Articolo 14 della Legge 18 giugno 1955, n. 517
Articolo 13Articolo 15
Versione
15 luglio 1955
Art. 14.
Dopo l' art. 304 del codice di procedura penale sono aggiunti i seguenti articoli:

Art. 304-bis. (Atti a cui possono assistere i difensori). - I difensori delle parti hanno diritto di assistere agli esperimenti giudiziari, alle perizie, alle perquisizioni domiciliari e alle ricognizioni, salvo le eccezioni espressamente stabilite dalla legge.
Il giudice puo' autorizzare anche l'assistenza dell'imputato e della persona offesa dal reato agli atti suddetti, se lo ritiene necessario, ovvero se il pubblico ministero o i difensori ne fanno richiesta.
Le parti private e i difensori, mentre assistono ad uno degli atti specificati nelle disposizioni precedenti, possono presentare al giudice istanze e fare osservazione e riserve, e di esse deve farsi menzione nel processo verbale, con la indicazione del provvedimento dato.
E' vietato a coloro che intervengono agli atti stessi di fare segni di approvazione o disapprovazione e di rivolgere la parola o far cenno ai periti, ai testimoni o alle parti.

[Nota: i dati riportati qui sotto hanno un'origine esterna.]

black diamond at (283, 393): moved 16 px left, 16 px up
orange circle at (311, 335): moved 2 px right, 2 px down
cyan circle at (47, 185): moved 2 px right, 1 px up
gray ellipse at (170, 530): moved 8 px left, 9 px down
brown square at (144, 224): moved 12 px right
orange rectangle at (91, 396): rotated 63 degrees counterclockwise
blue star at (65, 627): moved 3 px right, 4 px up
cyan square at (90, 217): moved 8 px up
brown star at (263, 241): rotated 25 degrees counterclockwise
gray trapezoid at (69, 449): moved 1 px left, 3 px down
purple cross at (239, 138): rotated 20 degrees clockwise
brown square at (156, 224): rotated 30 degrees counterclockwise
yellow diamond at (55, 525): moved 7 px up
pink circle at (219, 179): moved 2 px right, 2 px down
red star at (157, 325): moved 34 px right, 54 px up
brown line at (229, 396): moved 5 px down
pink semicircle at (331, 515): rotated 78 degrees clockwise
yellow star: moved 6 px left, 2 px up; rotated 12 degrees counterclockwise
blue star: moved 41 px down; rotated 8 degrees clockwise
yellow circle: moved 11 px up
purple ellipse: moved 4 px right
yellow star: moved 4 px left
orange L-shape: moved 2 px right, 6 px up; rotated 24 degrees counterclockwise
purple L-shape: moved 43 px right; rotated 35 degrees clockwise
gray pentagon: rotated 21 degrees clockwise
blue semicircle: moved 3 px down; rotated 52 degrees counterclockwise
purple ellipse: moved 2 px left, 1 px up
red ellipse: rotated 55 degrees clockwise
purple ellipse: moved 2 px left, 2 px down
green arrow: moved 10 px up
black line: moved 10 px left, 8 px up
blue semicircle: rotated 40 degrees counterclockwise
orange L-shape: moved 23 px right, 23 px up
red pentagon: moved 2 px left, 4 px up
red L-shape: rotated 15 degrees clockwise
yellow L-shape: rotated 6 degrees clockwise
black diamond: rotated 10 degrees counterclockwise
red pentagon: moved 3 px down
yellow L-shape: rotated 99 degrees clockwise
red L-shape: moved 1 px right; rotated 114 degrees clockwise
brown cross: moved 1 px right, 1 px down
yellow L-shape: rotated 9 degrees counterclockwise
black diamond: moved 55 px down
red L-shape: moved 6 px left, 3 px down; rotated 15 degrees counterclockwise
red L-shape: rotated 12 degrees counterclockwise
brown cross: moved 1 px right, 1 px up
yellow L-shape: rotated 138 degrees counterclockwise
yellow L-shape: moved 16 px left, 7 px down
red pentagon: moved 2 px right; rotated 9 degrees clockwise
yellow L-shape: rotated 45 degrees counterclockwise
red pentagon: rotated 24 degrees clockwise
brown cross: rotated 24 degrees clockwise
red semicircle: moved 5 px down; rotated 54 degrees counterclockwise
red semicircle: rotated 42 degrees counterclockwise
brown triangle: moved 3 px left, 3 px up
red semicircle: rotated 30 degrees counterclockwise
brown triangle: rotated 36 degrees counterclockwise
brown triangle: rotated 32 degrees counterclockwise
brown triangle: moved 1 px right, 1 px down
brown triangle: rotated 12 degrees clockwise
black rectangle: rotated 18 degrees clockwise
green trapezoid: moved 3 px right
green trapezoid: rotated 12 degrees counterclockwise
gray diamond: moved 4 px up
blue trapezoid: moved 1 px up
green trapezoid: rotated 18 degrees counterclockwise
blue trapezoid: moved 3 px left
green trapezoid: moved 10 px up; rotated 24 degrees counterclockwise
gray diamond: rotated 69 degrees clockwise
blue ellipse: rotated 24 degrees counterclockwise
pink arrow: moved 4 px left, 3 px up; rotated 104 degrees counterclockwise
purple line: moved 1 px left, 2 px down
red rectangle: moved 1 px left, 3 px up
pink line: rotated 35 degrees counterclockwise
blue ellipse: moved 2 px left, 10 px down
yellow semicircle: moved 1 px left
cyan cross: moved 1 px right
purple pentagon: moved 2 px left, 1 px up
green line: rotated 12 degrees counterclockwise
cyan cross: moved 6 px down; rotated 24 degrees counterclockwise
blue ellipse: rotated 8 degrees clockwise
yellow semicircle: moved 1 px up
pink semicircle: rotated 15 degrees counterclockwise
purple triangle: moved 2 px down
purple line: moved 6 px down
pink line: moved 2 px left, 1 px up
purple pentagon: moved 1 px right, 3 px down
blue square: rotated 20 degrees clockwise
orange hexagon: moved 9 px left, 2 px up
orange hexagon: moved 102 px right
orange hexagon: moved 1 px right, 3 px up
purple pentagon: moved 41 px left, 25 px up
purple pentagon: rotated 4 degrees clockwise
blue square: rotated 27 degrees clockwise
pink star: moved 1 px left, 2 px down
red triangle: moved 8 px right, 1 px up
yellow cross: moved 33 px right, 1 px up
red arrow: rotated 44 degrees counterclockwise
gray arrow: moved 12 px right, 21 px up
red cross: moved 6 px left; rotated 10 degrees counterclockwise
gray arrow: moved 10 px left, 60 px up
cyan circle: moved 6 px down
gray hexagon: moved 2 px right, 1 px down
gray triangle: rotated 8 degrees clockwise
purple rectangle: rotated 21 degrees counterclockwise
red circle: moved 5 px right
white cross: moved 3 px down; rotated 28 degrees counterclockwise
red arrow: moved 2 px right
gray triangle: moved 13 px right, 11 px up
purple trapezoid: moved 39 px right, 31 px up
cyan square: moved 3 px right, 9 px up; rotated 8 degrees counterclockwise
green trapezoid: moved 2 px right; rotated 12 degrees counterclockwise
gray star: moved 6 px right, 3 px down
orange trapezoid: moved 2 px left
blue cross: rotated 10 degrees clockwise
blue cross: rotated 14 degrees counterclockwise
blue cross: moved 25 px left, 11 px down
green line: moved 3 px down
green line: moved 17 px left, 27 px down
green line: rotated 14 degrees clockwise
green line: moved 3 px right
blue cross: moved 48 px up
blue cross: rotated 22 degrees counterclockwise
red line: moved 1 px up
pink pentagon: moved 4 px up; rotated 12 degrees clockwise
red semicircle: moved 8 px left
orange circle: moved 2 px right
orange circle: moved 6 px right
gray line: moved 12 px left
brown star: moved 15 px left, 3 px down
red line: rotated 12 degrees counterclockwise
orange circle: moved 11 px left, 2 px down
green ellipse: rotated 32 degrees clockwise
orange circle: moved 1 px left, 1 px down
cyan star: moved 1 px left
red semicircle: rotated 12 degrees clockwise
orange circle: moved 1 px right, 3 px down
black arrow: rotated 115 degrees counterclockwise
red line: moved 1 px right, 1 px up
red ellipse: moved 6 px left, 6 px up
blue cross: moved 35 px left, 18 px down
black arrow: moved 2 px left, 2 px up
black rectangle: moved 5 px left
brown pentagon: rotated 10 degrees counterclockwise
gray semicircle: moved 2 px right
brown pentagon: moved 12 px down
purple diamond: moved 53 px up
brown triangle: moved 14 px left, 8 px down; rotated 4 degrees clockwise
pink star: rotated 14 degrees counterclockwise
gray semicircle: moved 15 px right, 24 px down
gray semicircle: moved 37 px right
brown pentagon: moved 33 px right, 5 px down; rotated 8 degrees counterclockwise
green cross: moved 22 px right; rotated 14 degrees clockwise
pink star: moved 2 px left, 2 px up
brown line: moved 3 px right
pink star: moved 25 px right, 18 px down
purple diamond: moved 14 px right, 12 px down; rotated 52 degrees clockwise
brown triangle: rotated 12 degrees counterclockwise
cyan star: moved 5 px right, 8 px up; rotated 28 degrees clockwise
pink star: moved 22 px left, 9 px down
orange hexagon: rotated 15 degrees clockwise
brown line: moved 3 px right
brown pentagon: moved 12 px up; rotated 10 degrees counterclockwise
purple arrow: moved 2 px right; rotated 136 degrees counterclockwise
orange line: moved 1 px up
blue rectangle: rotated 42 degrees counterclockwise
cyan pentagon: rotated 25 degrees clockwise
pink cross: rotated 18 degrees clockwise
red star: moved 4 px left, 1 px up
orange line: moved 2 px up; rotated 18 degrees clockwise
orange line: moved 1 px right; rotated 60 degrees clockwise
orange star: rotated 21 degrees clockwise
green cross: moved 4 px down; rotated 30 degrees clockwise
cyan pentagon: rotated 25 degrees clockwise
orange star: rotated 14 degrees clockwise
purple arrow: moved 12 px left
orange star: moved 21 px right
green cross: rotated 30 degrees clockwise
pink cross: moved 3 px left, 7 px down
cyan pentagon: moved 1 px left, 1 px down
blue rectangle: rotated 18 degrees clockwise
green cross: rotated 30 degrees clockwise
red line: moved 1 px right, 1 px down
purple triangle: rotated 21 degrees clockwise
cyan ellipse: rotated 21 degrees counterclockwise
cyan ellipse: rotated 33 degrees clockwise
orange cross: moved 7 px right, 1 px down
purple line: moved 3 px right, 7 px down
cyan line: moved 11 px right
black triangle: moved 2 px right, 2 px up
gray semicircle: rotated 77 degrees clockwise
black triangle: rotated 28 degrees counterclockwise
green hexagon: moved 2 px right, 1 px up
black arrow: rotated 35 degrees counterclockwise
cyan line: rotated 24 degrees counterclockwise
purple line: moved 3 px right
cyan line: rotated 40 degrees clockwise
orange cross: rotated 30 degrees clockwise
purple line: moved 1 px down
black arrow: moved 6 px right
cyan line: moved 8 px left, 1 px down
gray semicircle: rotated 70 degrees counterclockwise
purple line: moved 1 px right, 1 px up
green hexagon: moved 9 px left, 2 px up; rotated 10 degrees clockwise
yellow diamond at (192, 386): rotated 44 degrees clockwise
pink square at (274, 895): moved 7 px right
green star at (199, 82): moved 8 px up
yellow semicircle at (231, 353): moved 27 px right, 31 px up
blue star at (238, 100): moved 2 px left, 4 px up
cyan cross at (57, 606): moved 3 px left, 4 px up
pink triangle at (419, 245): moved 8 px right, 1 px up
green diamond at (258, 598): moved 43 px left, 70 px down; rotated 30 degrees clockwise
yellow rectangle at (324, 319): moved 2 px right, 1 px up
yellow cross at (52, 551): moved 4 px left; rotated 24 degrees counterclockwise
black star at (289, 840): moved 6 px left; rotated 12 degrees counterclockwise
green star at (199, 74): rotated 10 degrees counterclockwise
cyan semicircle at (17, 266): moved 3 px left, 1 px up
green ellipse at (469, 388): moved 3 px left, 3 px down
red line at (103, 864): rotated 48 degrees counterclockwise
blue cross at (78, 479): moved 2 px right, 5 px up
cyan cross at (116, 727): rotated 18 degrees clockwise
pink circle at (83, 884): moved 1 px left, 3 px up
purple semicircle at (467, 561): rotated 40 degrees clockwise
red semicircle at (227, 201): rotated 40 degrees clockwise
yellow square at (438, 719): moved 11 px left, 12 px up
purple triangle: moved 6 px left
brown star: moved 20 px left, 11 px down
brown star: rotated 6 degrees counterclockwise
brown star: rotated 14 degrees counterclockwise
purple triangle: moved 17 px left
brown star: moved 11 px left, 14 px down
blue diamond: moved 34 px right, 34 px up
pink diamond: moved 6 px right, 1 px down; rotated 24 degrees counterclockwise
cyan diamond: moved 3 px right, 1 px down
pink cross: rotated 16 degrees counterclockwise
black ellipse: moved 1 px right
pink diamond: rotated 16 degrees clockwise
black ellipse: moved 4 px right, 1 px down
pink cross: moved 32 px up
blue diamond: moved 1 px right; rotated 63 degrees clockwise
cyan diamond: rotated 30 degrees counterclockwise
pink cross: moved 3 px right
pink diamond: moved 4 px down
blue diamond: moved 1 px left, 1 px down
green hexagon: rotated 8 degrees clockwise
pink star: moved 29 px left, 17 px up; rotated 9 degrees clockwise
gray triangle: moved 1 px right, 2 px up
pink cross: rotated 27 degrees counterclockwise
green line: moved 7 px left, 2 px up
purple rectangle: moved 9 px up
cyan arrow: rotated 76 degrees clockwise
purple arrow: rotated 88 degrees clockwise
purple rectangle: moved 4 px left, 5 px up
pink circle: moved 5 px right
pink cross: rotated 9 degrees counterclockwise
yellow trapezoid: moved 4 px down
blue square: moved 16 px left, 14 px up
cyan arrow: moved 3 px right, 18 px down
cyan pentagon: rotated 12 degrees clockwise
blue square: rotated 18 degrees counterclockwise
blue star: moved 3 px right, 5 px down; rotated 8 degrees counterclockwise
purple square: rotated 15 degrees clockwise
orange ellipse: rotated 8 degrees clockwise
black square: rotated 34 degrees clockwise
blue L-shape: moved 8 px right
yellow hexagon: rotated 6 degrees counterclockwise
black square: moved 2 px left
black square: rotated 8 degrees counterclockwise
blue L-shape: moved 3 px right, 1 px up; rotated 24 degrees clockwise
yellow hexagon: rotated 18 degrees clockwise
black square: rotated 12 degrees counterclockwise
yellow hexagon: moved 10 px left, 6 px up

Art. 304-ter. (Avviso ai difensori). - Il giudice prima di procedere al alcuno degli atti ai quali i difensori hanno diritto di assistere, avverte, a cura del cancelliere, a pena di nullita', il pubblico ministero e i difensori del giorno, dell'ora e del luogo fissato per le operazioni, assegnando un termine non inferiore a ventiquattro ore.
Se il pubblico ministero o i difensori non compariscono, il giudice procede senza il loro intervento.
Per le perquisizioni domiciliari l'avvertimento non occorre, ma le parti private possono farsi assistere in tali atti dal difensore o da altra persona di fiducia.
Nei casi di assoluta urgenza, il giudice puo' procedere agli atti menzionati nella prima parte anche senza darne avviso ai difensori, o prima del termine fissato, ma nel verbale deve, a pena di nullita', indicare i motivi per i quali ha derogato alle forme ordinarie. E' salva in ogni caso la facolta' del difensore di intervenire.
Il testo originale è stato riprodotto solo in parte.